Home | Redaksi | Advertisement | Kirim Naskah
Facebook RSS
149.097 views

Allahu Akbar!!! Trio Mujahid Jepara Eksekusi Murtadin Penghujat Islam

JEPARA (voa-islam.com) – Arogansi murtadin yang menabur penodaan agama menuai badai. Omega Suparno (42), seorang murtadin dari kota ukir Jepara tewas mengenaskan dieksekusi trio mujahid setelah terbukti melecehkan Islam secara provokatif. Meski terancam hukuman mati oleh hukum thaghut, trio mujahid Jepara tak gentar di jalan Allah.

Murtadin naas warga desa Mayong Kidul, Mayong Jepara Jateng ini dieksekusi setelah melakukan penodaan agama terhadap mujahidin dengan melecehkan Al-Qur'an, Allah SWT, Nabi Muhammad dan Syariat Islam. Sedangkan trio mujahid Jepara yang mengeksekusi murtadin calon pendeta itu adalah Ustadz Amir Mahmud (29), Sony Sudarsono (29), dan Agus Suprapto (31).

Ustadz Amir Mahmud adalah alumnus pesantren tauhid terbesar di kotanya yang sudah malang-melintang di dunia jihad. Usai menamatkan pendidikan di pesantren tahun 2000, ayah seorang anak ini ditugaskan dakwah di Lombok, NTB. Tahun 2001, ketika bumi Ambon bergolak, ia terpanggil untuk berjihad selama 4,5 tahun membela kaum muslimin yang tertindas.

Sony Sudarsono adalah mujahid yang sudah malang-melintang berjihad hingga mancanegara. Ayah dua orang anak ini pernah mengikuti pelatihan jihad di Moro Pilipina. Sedangkan Agus Suprapto, warga Semper Barat, Cililing, Jakarta Utara, adalah mujahid yang pernah bergabung bersama kafilah i’dad di Aceh bersama Abu Umar. Ayah empat orang anak ini sempat menjadi buronan Densus 88 Antiteror karena jihadnya.

Eksekusi terhadap murtadin calon pendeta ini bermula pada bulan Oktober 2012, saat Ustadz Amir menerima pengaduan dari berbagai aktivis di Kudus, mengenai sepak terjang penginjil Omega Suparno setelah murtad meninggalkan Islam. Setelah murtad, jebolan pesantren Kudus yang sempat kuliah di IAIN Yogyakarta ini pindah kuliah ke Sekolah Tinggi Theologia Baptis Indonesia (STBI) Semarang untuk mengejar obsesi menjadi pendeta.
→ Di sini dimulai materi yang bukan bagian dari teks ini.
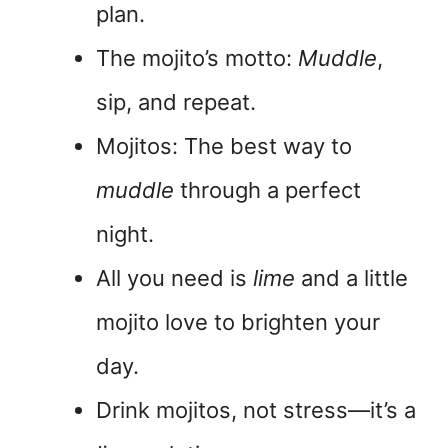
plan.
The mojito’s motto:
Muddle
,
sip, and repeat.
Mojitos: The best way to
muddle
through a perfect
night.
All you need is
lime
and a little
mojito love to brighten your
day.
Drink mojitos, not stress—it’s a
Setelah data, alamat dan identitas Suparno terkumpul, Ustadz Amir berkunjung ke rumah Suparno dengan misi untuk berdialog dan mengkonfirmasi latar belakang kemurtadannya, pada Selasa sore (11/12/2012).

Mulanya, dialog berjalan biasa saja seputar perkenalan. “Njenengan leres Mas Suparno, lulusan Ma’ahid yang pindah agama?” tanya Amir. (Apakah benar anda bernama Suparno, alumnus Ma’ahid yang sudah pindah agama?). “Inggih, leres,” jawab Suparno singkat. (Iya, benar).

Namun agenda dialog yang direncanakan tak semulus rencana awal. Dikonfirmasi baik-baik, Suparno malah ngelunjak. Dengan provokatif, ia memaparkan bahwa imannya dalam Kristen sudah mantap dan tidak bisa diganggu gugat lagi. Bahwa semua manusia hanya bisa selamat di surga bila mengimani Yesus sebagai tuhan dan juruselamat. Dosa manusia hanya bisa dibersihkan dengan tebusan kematian Yesus di ting salib, dan keselamatannya sudah dijamin 100 persen oleh Yesus.

Untuk mempertegas kesaksiannya, Supar –sapaan akrabnya– mengumbar pernyataan yang mendiskreditkan Al-Qur'an.  “Al-Qur'an itu tidak ada yang benar, salah semua. Kalau di sini ada Al-Qur'an, saya injak-injak saja,” ejeknya sambil memeragakan kaki menginjak-injak lantai rumahnya.

Tak puas menghina Al-Qur'an, Supar melanjutkan sasaran hujatannya kepada Allah SWT. “Allah itu sebenarnya kan tidak ada, Allah itu baru diadakan setelah adanya bangsa Arab,” ujar Amir menirukan Suparno.

Ketika topik pembicaraan beralih kepada kenabian Muhammad SAW, Supar menyebut Muhammad bukan seorang nabi, karena kualitasnya hanya selevel dengan Kiyai Jawa. “Nabi Muhammad itu tidak boleh dikultuskan, karena kenabiannya setara dengan gelar kiyai di Jawa,” tegasnya.

Tak ada titik temu, dialog diakhiri ketika azan magrib berkumandang. Sebelum berpisah, keduanya berjanji untuk melanjutkan dialog lagi esok harinya.

Dialog juga tak berjalan imbang, karena Supar sebagai tuan rumah mencecar Amir dengan pemaparan seperti orang pidato. “Saya gak banyak kesempatan bicara, karena Supar bicaranya gak berhenti-berhenti,” papar Amir kepada voa-islam.com sebelum Sidang di PN Jepara, Kamis (20/6/2013).

Muwati (40) adik kandung Suparno, membenarkan adanya pertemuan dialog Suparno dengan Ustadz Amir Mahmud sehari sebelum insiden eksekusi. “Nggih, rumiyen wonten tamu kalih, sanjange rencange teng Ma’ahid, tapi adik kelasipun,” ujarnya kepada voa-islam.com, Kamis (20/6/2013). (Iya, dulu ada dua orang tamu, katanya adik kelas Suparno di Ma’ahid).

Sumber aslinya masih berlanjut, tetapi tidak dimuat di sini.